Exercise in exact copying: restate word for word only the lines below from the one containing "Advertising & editorial" through the one containing "beautiful visuals, can", omitting any pictures.
------ GIVEN INFORMATION
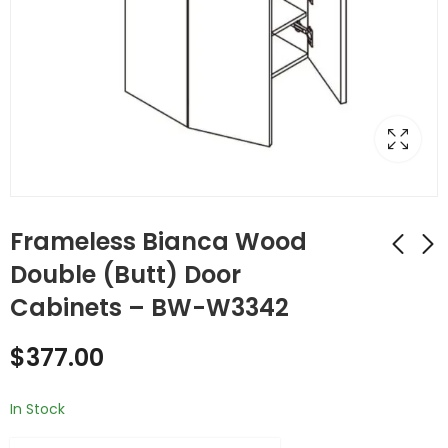
Frameless Bianca Wood
Double (Butt) Door
Cabinets – BW-W3342
Frameless Bianca
Frameless Bianca
Wood Double (Butt)
Wood Stackable
$
377.00
Door Cabinets -
Cabinets - BW-
$
379.00
$
177.00
BW-W3336
W3612
In Stock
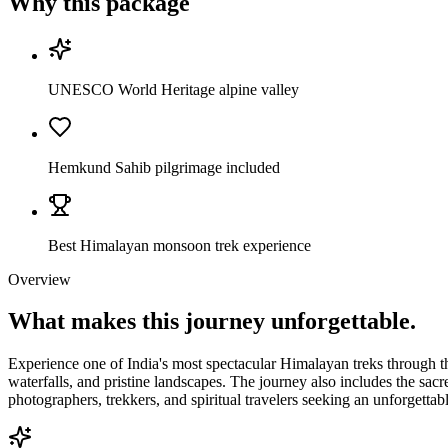
Why this package
UNESCO World Heritage alpine valley
Hemkund Sahib pilgrimage included
Best Himalayan monsoon trek experience
Overview
What makes this journey
unforgettable.
Experience one of India's most spectacular Himalayan treks through
waterfalls, and pristine landscapes. The journey also includes the sacr
photographers, trekkers, and spiritual travelers seeking an unforgett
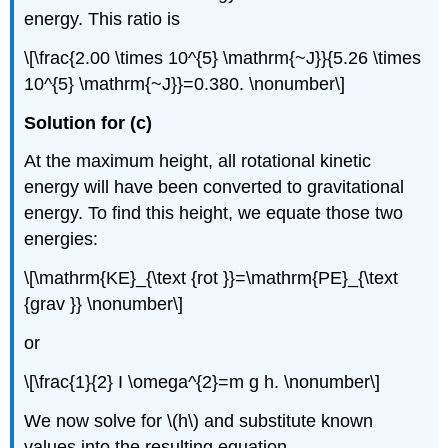
energy. This ratio is
\[\frac{2.00 \times 10^{5} \mathrm{~J}}{5.26 \times
10^{5} \mathrm{~J}}=0.380. \nonumber\]
Solution for (c)
At the maximum height, all rotational kinetic
energy will have been converted to gravitational
energy. To find this height, we equate those two
energies:
\[\mathrm{KE}_{\text {rot }}=\mathrm{PE}_{\text
{grav }} \nonumber\]
or
\[\frac{1}{2} I \omega^{2}=m g h. \nonumber\]
We now solve for \(h\) and substitute known
values into the resulting equation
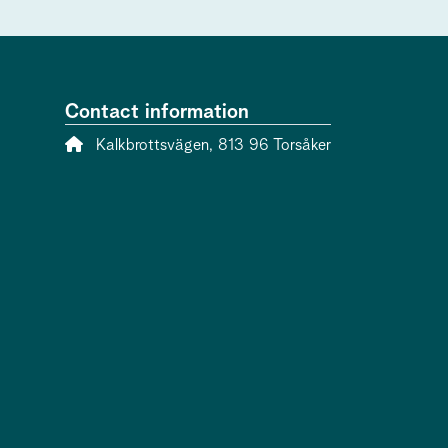
Contact information
Address:
Kalkbrottsvägen, 813 96 Torsåker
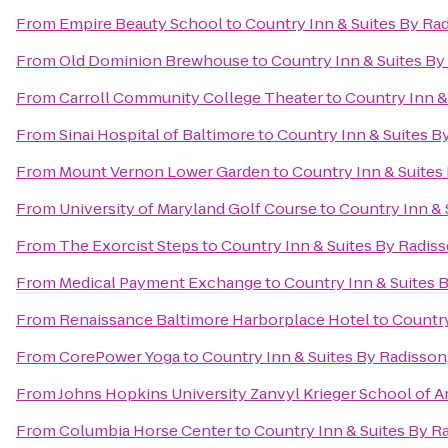
From
Empire Beauty School
to
Country Inn & Suites By Rad
From
Old Dominion Brewhouse
to
Country Inn & Suites By
From
Carroll Community College Theater
to
Country Inn &
From
Sinai Hospital of Baltimore
to
Country Inn & Suites B
From
Mount Vernon Lower Garden
to
Country Inn & Suites
From
University of Maryland Golf Course
to
Country Inn & 
From
The Exorcist Steps
to
Country Inn & Suites By Radiss
From
Medical Payment Exchange
to
Country Inn & Suites B
From
Renaissance Baltimore Harborplace Hotel
to
Country
From
CorePower Yoga
to
Country Inn & Suites By Radisson,
From
Johns Hopkins University Zanvyl Krieger School of A
From
Columbia Horse Center
to
Country Inn & Suites By Ra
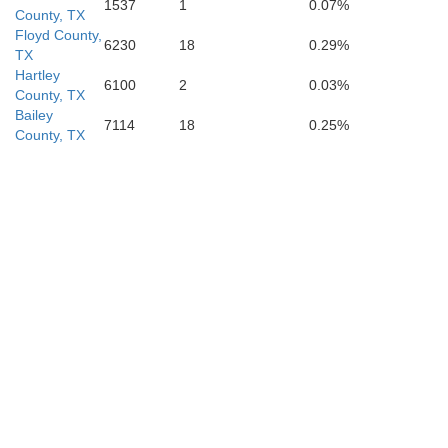
Terry
1537
1
0.07%
County, TX
Lynn
Floyd County,
6230
18
0.29%
TX
Hartley
6100
2
0.03%
County, TX
Bailey
7114
18
0.25%
County, TX
Dawson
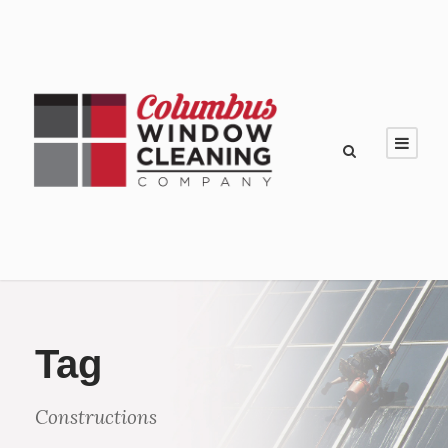
Tag
Constructions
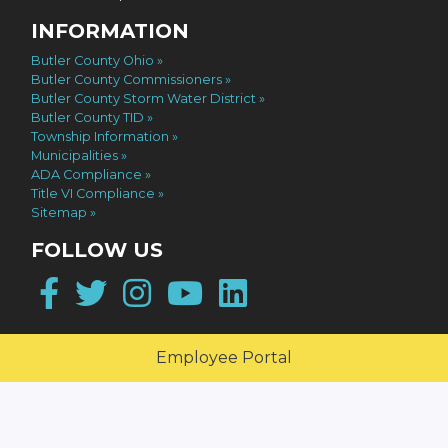
INFORMATION
Butler County Ohio
Butler County Commissioners
Butler County Storm Water District
Butler County TID
Township Information
Municipalities
ADA Compliance
Title VI Compliance
Sitemap
FOLLOW US
Facebook
Twitter
Instagram
YouTube
LinkedIn
Employee Portal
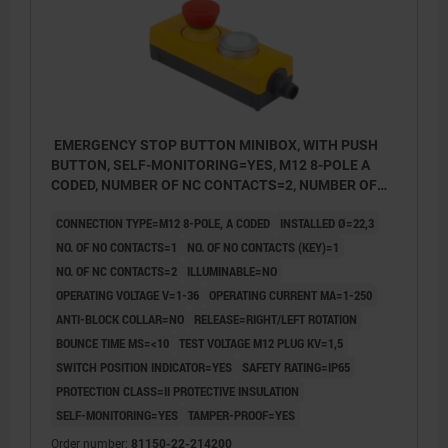
EMERGENCY STOP BUTTON MINIBOX, WITH PUSH
BUTTON, SELF-MONITORING=YES, M12 8-POLE A
CODED, NUMBER OF NC CONTACTS=2, NUMBER OF
NO CONTACTS=1, NUMBER OF NO CONTACTS (KEY,
CONNECTION TYPE=M12 8-POLE, A CODED
INSTALLED Ø=22,3
PLASTIC
NO. OF NO CONTACTS=1
NO. OF NO CONTACTS (KEY)=1
NO. OF NC CONTACTS=2
ILLUMINABLE=NO
OPERATING VOLTAGE V=1-36
OPERATING CURRENT MA=1-250
ANTI-BLOCK COLLAR=NO
RELEASE=RIGHT/LEFT ROTATION
BOUNCE TIME MS=<10
TEST VOLTAGE M12 PLUG KV=1,5
SWITCH POSITION INDICATOR=YES
SAFETY RATING=IP65
PROTECTION CLASS=II PROTECTIVE INSULATION
SELF-MONITORING=YES
TAMPER-PROOF=YES
Order number:
81150-22-214200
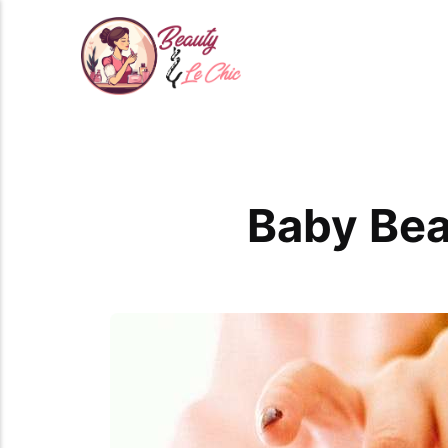
Baby Bea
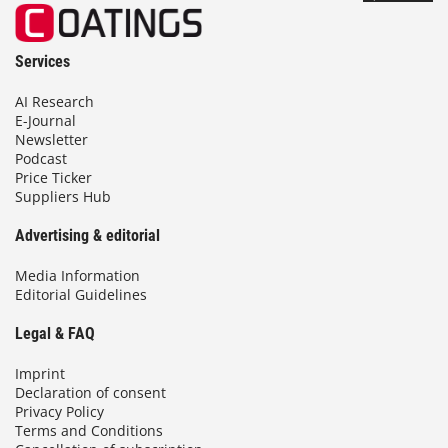
Services
AI Research
E-Journal
Newsletter
Podcast
Price Ticker
Suppliers Hub
Advertising & editorial
Media Information
Editorial Guidelines
Legal & FAQ
Imprint
Declaration of consent
Privacy Policy
Terms and Conditions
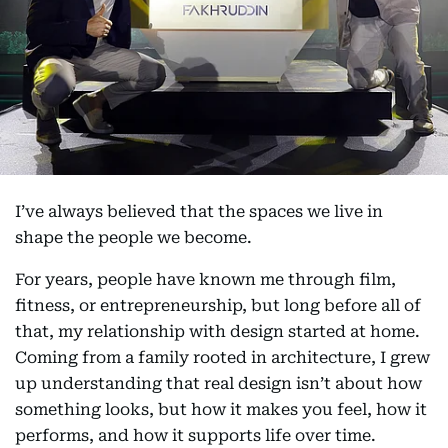
I’ve always believed that the spaces we live in
shape the people we become.
For years, people have known me through film,
fitness, or entrepreneurship, but long before all of
that, my relationship with design started at home.
Coming from a family rooted in architecture, I grew
up understanding that real design isn’t about how
something looks, but how it makes you feel, how it
performs, and how it supports life over time.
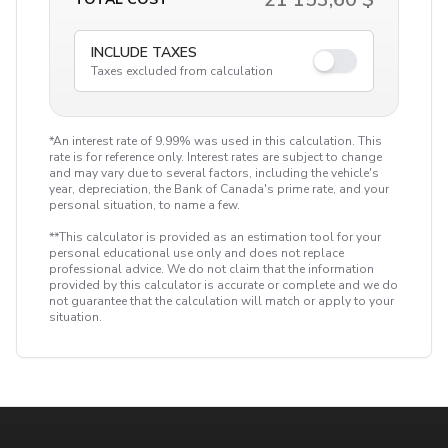
INCLUDE TAXES
Taxes excluded from calculation
*An interest rate of 9.99% was used in this calculation. This
rate is for reference only. Interest rates are subject to change
and may vary due to several factors, including the vehicle's
year, depreciation, the Bank of Canada's prime rate, and your
personal situation, to name a few.
**This calculator is provided as an estimation tool for your
personal educational use only and does not replace
professional advice. We do not claim that the information
provided by this calculator is accurate or complete and we do
not guarantee that the calculation will match or apply to your
situation.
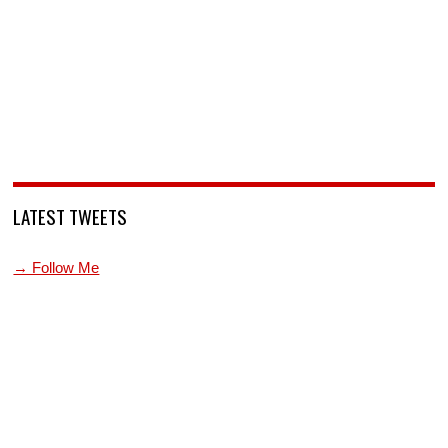
LATEST TWEETS
→ Follow Me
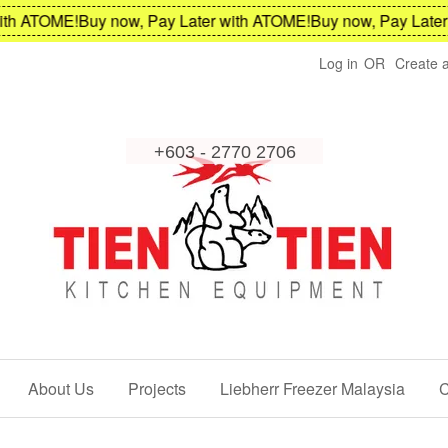
h ATOME!
Buy now, Pay Later with ATOME!
Buy now, Pay Later w
Log in
OR
Create 
About Us
Projects
Liebherr Freezer Malaysia
C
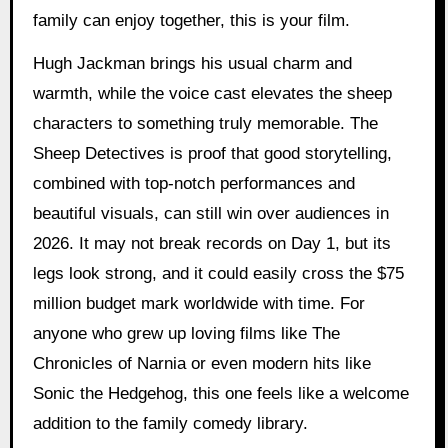
family can enjoy together, this is your film.
Hugh Jackman brings his usual charm and
warmth, while the voice cast elevates the sheep
characters to something truly memorable. The
Sheep Detectives is proof that good storytelling,
combined with top-notch performances and
beautiful visuals, can still win over audiences in
2026. It may not break records on Day 1, but its
legs look strong, and it could easily cross the $75
million budget mark worldwide with time. For
anyone who grew up loving films like The
Chronicles of Narnia or even modern hits like
Sonic the Hedgehog, this one feels like a welcome
addition to the family comedy library.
------------
* _PROBLEM SOLUTION_
Advertising & editorial
Media Information
Editorial Guidelines
Legal & FAQ
Imprint
Declaration of consent
Privacy Policy
Terms and Conditions
I’ve always believed that the spaces we live in
shape the people we become.
For years, people have known me through film,
fitness, or entrepreneurship, but long before all of
that, my relationship with design started at home.
Coming from a family rooted in architecture, I grew
up understanding that real design isn’t about how
something looks, but how it makes you feel, how it
performs, and how it supports life over time.
INCLUDE TAXES
Taxes excluded from calculation
*An interest rate of 9.99% was used in this calculation. This
rate is for reference only. Interest rates are subject to change
and may vary due to several factors, including the vehicle's
year, depreciation, the Bank of Canada's prime rate, and your
personal situation, to name a few.
**This calculator is provided as an estimation tool for your
personal educational use only and does not replace
professional advice. We do not claim that the information
provided by this calculator is accurate or complete and we do
not guarantee that the calculation will match or apply to your
situation.
LATEST TWEETS
→ Follow Me
h ATOME!
Buy now, Pay Later with ATOME!
Buy now, Pay Later w
Log in
OR
Create 
About Us
Projects
Liebherr Freezer Malaysia
C
family can enjoy together, this is your film.
Hugh Jackman brings his usual charm and
warmth, while the voice cast elevates the sheep
characters to something truly memorable. The
Sheep Detectives is proof that good storytelling,
combined with top-notch performances and
beautiful visuals, can still win over audiences in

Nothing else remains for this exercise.